Israeli troops exercising on the Golan Heights near the border with Syria. A tweet misinterpreted as showing Israel had launched an attack sparked a rally in the price of oil. Photo / AP
Israeli troops exercising on the Golan Heights near the border with Syria. A tweet misinterpreted as showing Israel had launched an attack sparked a rally in the price of oil. Photo / AP

A tweet that appeared to suggest Israel had attacked Syria sent US oil prices soaring yesterday - until traders realised the post referred to the 40th anniversary of the Yom Kippur war.

Richard Hale, of analysts Hale and Twomey, said the jump was likely to have minimal impact on New Zealand oil prices.

At mid-morning, oil was trading near its Thursday closing price of US$101.61 a barrel before suddenly vaulting higher, soon breaching US$103.

The rise roughly coincided with a tweet from an Israeli defence official that on a quick glance suggested a dramatic escalation in Israel's tensions with Syria.

"Israel Air Force bombards airports in Syria to prevent Soviet weapons reaching Syrian Army," read the body of the tweet, which came from the Official Israel Defence Forces (@IDFSpokesperson).

As the tweet was distributed electronically, many users omitted the first part of the comment, #YomKippur73, which made it clear the events referred to occurred 40 years ago and were being commemorated on the anniversary of a critical development in the conflict.

Traders yesterday were also reacting to news of progress on a deal in Washington to avert a debt default.

That said, oil market participants said the misunderstanding over the Israeli tweet played a role in oil's initial rally yesterday.

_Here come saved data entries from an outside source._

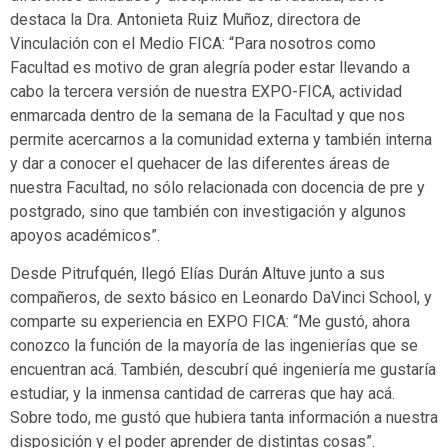
destaca la Dra. Antonieta Ruiz Muñoz, directora de
Vinculación con el Medio FICA: “Para nosotros como
Facultad es motivo de gran alegría poder estar llevando a
cabo la tercera versión de nuestra EXPO-FICA, actividad
enmarcada dentro de la semana de la Facultad y que nos
permite acercarnos a la comunidad externa y también interna
y dar a conocer el quehacer de las diferentes áreas de
nuestra Facultad, no sólo relacionada con docencia de pre y
postgrado, sino que también con investigación y algunos
apoyos académicos”.
Desde Pitrufquén, llegó Elías Durán Altuve junto a sus
compañeros, de sexto básico en Leonardo DaVinci School, y
comparte su experiencia en EXPO FICA: “Me gustó, ahora
conozco la función de la mayoría de las ingenierías que se
encuentran acá. También, descubrí qué ingeniería me gustaría
estudiar, y la inmensa cantidad de carreras que hay acá.
Sobre todo, me gustó que hubiera tanta información a nuestra
disposición y el poder aprender de distintas cosas”.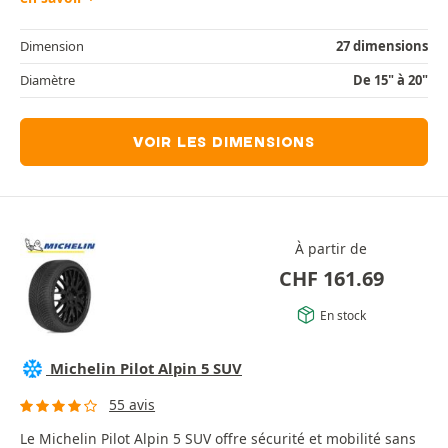
Dimension
27 dimensions
Diamètre
De 15" à 20"
VOIR LES DIMENSIONS
À partir de
CHF
161.69
En stock
Michelin Pilot Alpin 5 SUV
55 avis
Le Michelin Pilot Alpin 5 SUV offre sécurité et mobilité sans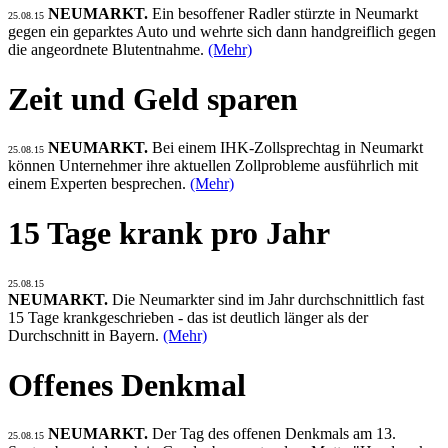
NEUMARKT.
Ein besoffener Radler stürzte in Neumarkt
25.08.15
gegen ein geparktes Auto und wehrte sich dann handgreiflich gegen
die angeordnete Blutentnahme.
(Mehr)
Zeit und Geld sparen
NEUMARKT.
Bei einem IHK-Zollsprechtag in Neumarkt
25.08.15
können Unternehmer ihre aktuellen Zollprobleme ausführlich mit
einem Experten besprechen.
(Mehr)
15 Tage krank pro Jahr
25.08.15
NEUMARKT.
Die Neumarkter sind im Jahr durchschnittlich fast
15 Tage krankgeschrieben - das ist deutlich länger als der
Durchschnitt in Bayern.
(Mehr)
Offenes Denkmal
NEUMARKT.
Der Tag des offenen Denkmals am 13.
25.08.15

Oil eventually closed the session at US$103.01 a barrel, up US$1.40, after news on Washington negotiations and rising Libyan tensions propelled the commodity.

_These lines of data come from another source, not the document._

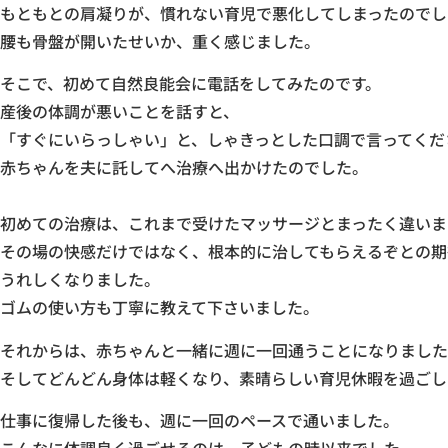
もともとの肩凝りが、慣れない育児で悪化してしまったのでし
腰も骨盤が開いたせいか、重く感じました。
そこで、初めて自然良能会に電話をしてみたのです。
産後の体調が悪いことを話すと、
「すぐにいらっしゃい」と、しゃきっとした口調で言ってくだ
赤ちゃんを夫に託してへ治療へ出かけたのでした。
初めての治療は、これまで受けたマッサージとまったく違いま
その場の快感だけではなく、根本的に治してもらえるぞとの期
うれしくなりました。
ゴムの使い方も丁寧に教えて下さいました。
それからは、赤ちゃんと一緒に週に一回通うことになりました
そしてどんどん身体は軽くなり、素晴らしい育児休暇を過ごし
仕事に復帰した後も、週に一回のペースで通いました。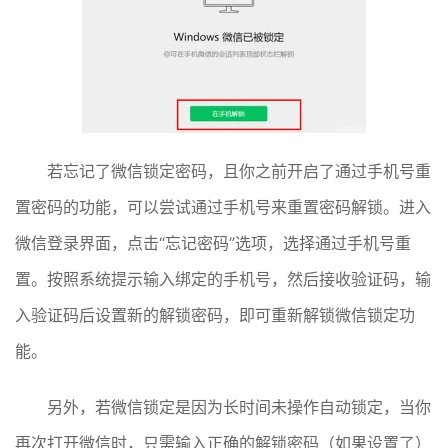
若忘记了微信锁定密码，且你之前开启了通过手机号重
置密码的功能，可以尝试通过手机号来重置密码解锁。进入
微信登录界面，点击“忘记密码”选项，选择通过手机号重
置。按照系统提示输入绑定的手机号，然后接收验证码，输
入验证码后设置新的解锁密码，即可重新解锁微信锁定功
能。
另外，若微信锁定是因为长时间未操作自动锁定，当你
再次打开微信时，只需输入正确的解锁密码（如果设置了）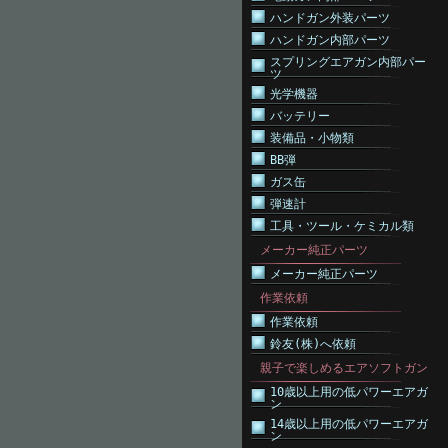
ハンドガン外装パーツ
ハンドガン内部パーツ
スプリングエアガン内部パー
ツ
光学機器
バッテリー
装備品・小物類
BB弾
ガス缶
弾速計
工具・ツール・ケミカル類
メーカー純正パーツ
メーカー純正パーツ
作業依頼
作業依頼
鈴友(株)へ依頼
親子で楽しめるエアソフトガン
10歳以上用の低パワーエアガ
ン
14歳以上用の低パワーエアガ
ン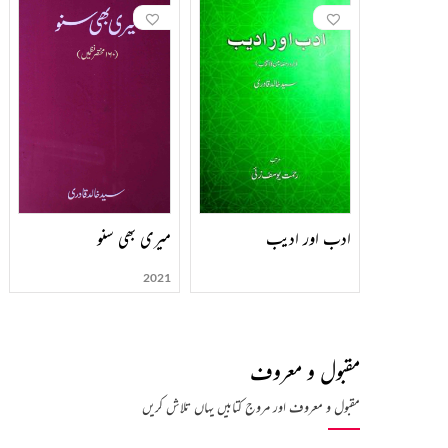
ادب اور ادیب
میری بھی سنو
2021
مقبول و معروف
مقبول و معروف اور مروج کتابیں یہاں تلاش کریں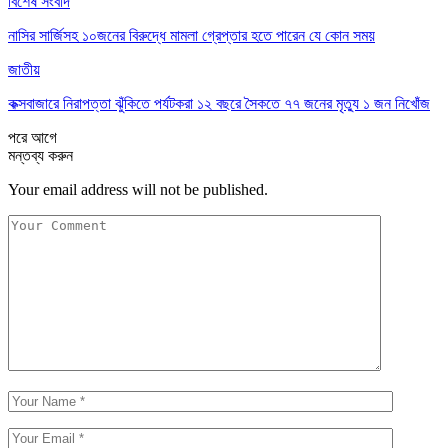
বিশেষ সংবাদ
নাসির সার্জিসহ ১০জনের বিরুদ্ধে মামলা গ্রেপ্তার হতে পারেন যে কোন সময়
জাতীয়
কক্সবাজারে নিরাপত্তা ঝুঁকিতে পর্যটকরা ১২ বছরে সৈকতে ৭৭ জনের মৃত্যু ১ জন নিখোঁজ
পরে
আগে
মন্তব্য করুন
Your email address will not be published.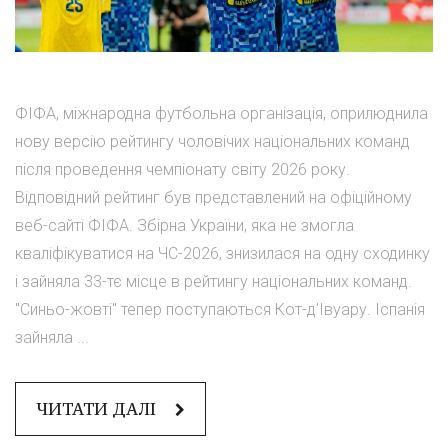
ФІФА, міжнародна футбольна організація, оприлюднила
нову версію рейтингу чоловічих національних команд
після проведення чемпіонату світу 2026 року.
Відповідний рейтинг був представлений на офіційному
веб-сайті ФІФА. Збірна України, яка не змогла
кваліфікуватися на ЧС-2026, знизилася на одну сходинку
і зайняла 33-тє місце в рейтингу національних команд.
"Синьо-жовті" тепер поступаються Кот-д'Івуару. Іспанія
зайняла ...
ЧИТАТИ ДАЛІ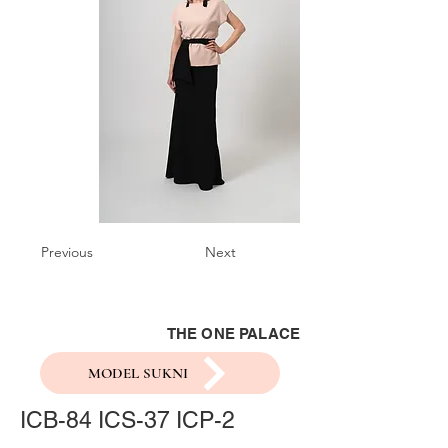
Previous
Next
THE ONE PALACE
MODEL SUKNI
ICB-84 ICS-37 ICP-2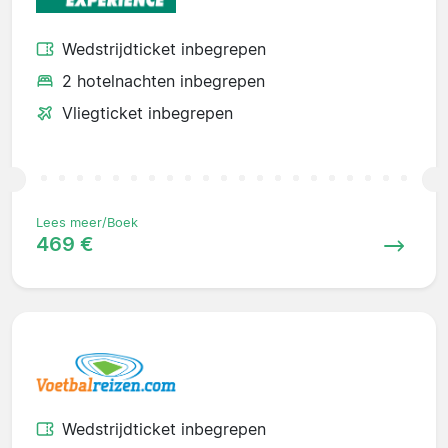
Wedstrijdticket inbegrepen
2 hotelnachten inbegrepen
Vliegticket inbegrepen
Lees meer/Boek
469 €
Wedstrijdticket inbegrepen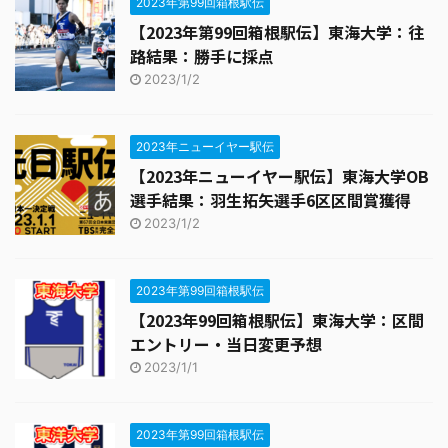
2023年第99回箱根駅伝
【2023年第99回箱根駅伝】東海大学：往
路結果：勝手に採点
2023/1/2
2023年ニューイヤー駅伝
【2023年ニューイヤー駅伝】東海大学OB
選手結果：羽生拓矢選手6区区間賞獲得
2023/1/2
2023年第99回箱根駅伝
【2023年99回箱根駅伝】東海大学：区間
エントリー・当日変更予想
2023/1/1
2023年第99回箱根駅伝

"There was probably some buying based on that," said Andy Lebow, a senior vice-president of energy derivatives at Jefferies Bache.

Lebow was forwarded the tweet by a colleague before going directly to the online service to check out the "news".

"It might not be a human being," Lebow said of the trades. "It might be a computer that's maybe programmed with the words Syria and Israel."

"There was confusion on that tweet and it got bandied about as a new attack," said John Kilduff, founding partner of hedge fund Again Capital.

Kilduff first saw the tweet, without the hashtag, copied onto an online forum for energy traders and brokers. The market's reaction reminded him of an incident this year when equity markets briefly tanked on a bogus tweet that the White House had been attacked.